Oaxaca Markets: City Markets and Village Market Days

Oaxaca is a market city. The Mercado Benito Juarez and Mercado 20 de Noviembre sit side by side near the Zocalo and between them they cover everything from fresh produce to handwoven textiles to grilled meat so smoky you can smell it a block away. But the real treasure is the rotating village market days in the surrounding towns.

City Markets

Mercado Benito Juarez is the main market in the center. Ground floor is food — cheese, chocolate, chapulines, dried chiles, mole pastes. Upper level has crafts, leather goods and textiles. It is touristy but the quality is there, especially for Oaxacan chocolate and mole paste to take home.

Mercado 20 de Noviembre is right next door and this is where you eat. The Pasillo de Humo (Smoke Aisle) has vendors grilling tasajo (dried beef), chorizo, and cecina over charcoal. You pick your meat, grab a seat at any of the communal tables, and tortillas and salsas appear.

Village Market Days

This is the real reason to be in the Oaxaca valley.
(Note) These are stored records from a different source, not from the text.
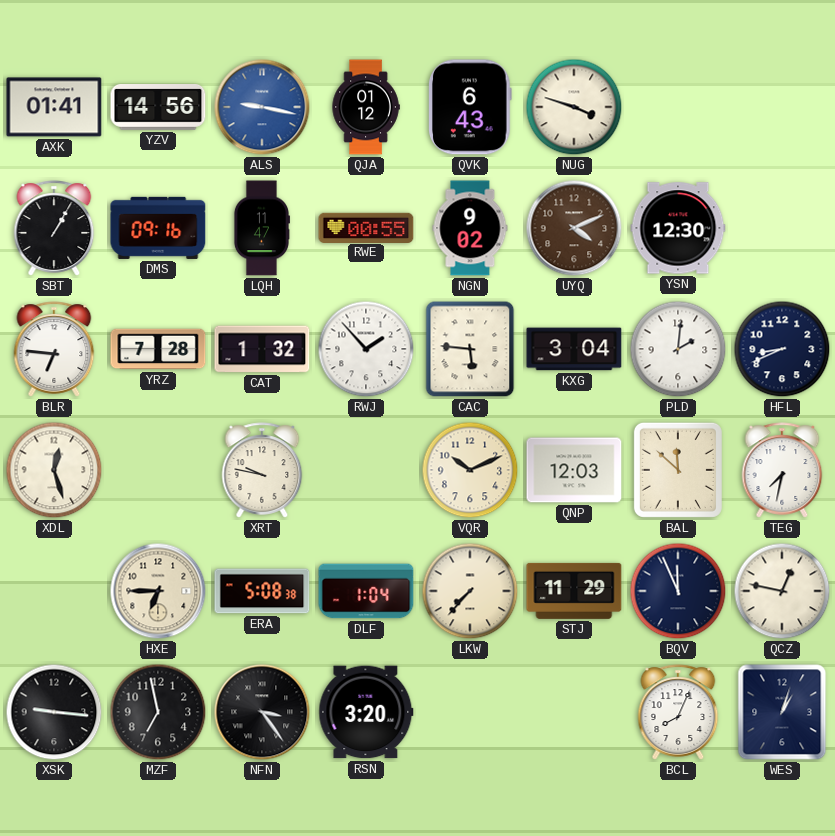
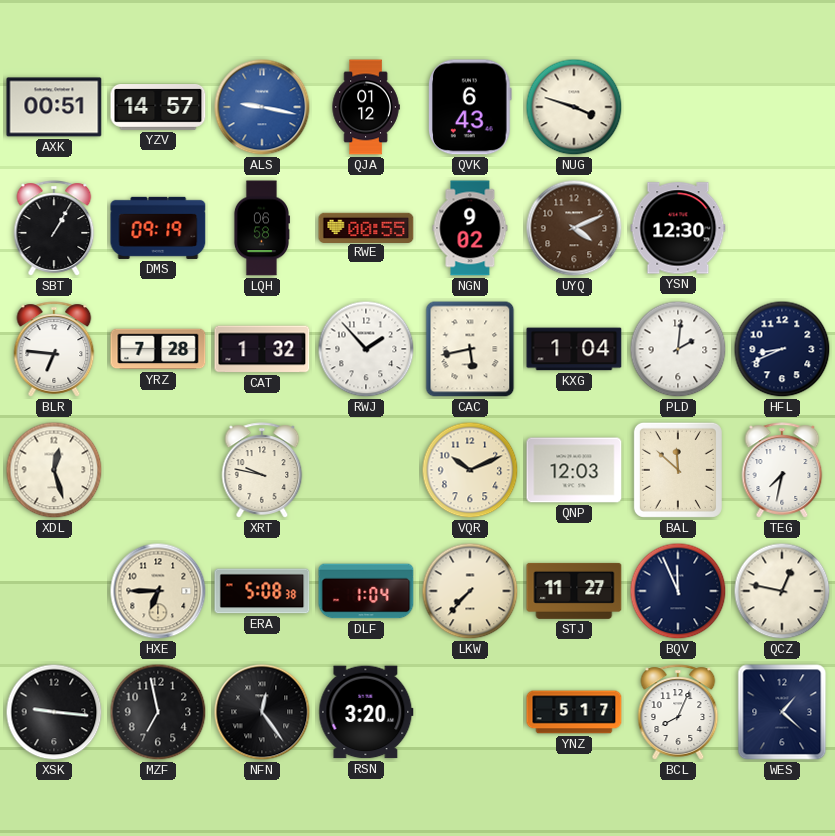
AXK: 01:41 -> 00:51
YZV: 14:56 -> 14:57
DMS: 09:16 -> 09:19
LQH: 11:47 -> 06:58
CAC: 5:46 -> 5:43
KXG: 3:04 -> 1:04
STJ: 11:29 -> 11:27
NFN: 3:24 -> 12:24
YNZ: none -> 5:17
WES: 1:03 -> 1:22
Each surrounding village has its weekly market day (dia de tianguis). The schedule has been the same for centuries.

Sunday: Tlacolula — the biggest of the village markets. An enormous tianguis that sprawls through the streets. Mezcal vendors, produce, livestock, textiles. Get there early. The colectivo from Oaxaca takes about 45 minutes.

Friday: Ocotlan — a large market with good pottery and black clay (barro negro) from nearby San Bartolo Coyotepec.

Wednesday: Etla — smaller and more local, good for cheese and bread.

Saturday: Oaxaca central market itself goes into overdrive. The Abastos market on the outskirts is where locals shop in bulk.

What to Buy

Oaxacan chocolate (Mayordomo brand is solid), dried mole paste, mezcal from the source, black pottery from San Bartolo Coyotepec, woven rugs from Teotitlan del Valle, alebrijes (carved wooden animals) from Arrazola. The village sources are always cheaper than the city shops, but the city markets are more convenient.